Gulfstream Park Race 7- The Kitten’s Joy
Saturday’s Kitten’s Joy Stakes at Gulfstream Park features a field of nine (including one MTO entrant) newly-turned 3yos going 7 1/2 furlongs on the grass, with the Graham Motion-trained Irish Mias the likely favorite coming off a solid 2nd in the Pulpit Stakes on November 30th. But it’s Phoenix Thoroughbred’s Mystic Lancelot that has my eye, even if we don’t get the 8-1 ML price.

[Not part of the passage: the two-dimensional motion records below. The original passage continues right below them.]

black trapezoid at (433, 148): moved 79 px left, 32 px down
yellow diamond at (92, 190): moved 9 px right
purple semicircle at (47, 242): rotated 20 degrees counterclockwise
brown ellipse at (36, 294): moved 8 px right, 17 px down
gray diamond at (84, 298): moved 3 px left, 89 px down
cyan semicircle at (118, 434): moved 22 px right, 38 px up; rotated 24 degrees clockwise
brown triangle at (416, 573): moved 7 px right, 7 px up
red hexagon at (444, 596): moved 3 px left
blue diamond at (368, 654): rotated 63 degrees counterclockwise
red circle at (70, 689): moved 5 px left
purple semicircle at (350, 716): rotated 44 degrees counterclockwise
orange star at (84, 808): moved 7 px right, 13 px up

It’s not often I’ll endorse a wager on a horse where we are essentially required to draw a line through two of the four prior carer starts. But that’s what’s needed here if you are to get excited about this son of Into Mischief. The career debut and the October 6th effort at Keeneland are the highlights in this one’s running lines. And a review of both replays will surely leave you with the impression that he has some ability. If you forgive the Woodbine flop on the basis that Mystic Lancelot perhaps didn’t like the yielding turf in the big jump from the maiden win to Grade 1 company, and then note that the dud at Aqueduct came while being very wide throughout and (as far as I could see) never changing leads in the stretch, what you have here is a $450,000 auction purchase making his first start around two turns for top connections at a juicy ML price.
I want to go back to the two decent efforts for a moment. In the debut, it’s important to note that both the 2nd and 3rd-place horses came back to win their next starts. Buy Land and See is now a stakes winner to boot. Additionally, while Mystic Lancelot was up close to a fast pace early, the aforementioned two behind him were at the back of the field and closed furiously late to earn their board finishes. So to my eye, Mystic Lancelot’s effort in that win was all the more impressive. As for the Keeneland stakes effort, running a good 4th behind Kimari and Chimney Rock is no disgrace. And the way Mystic Lancelot ran his race gives the impression that he perhaps will appreciate the move to two turns.
The selective drawing of lines through the past performances of young, learning horses can make you look very silly or very smart. I’m taking a gamble that it’s OK to do so with Mystic Lancelot in the Kitten’s Joy.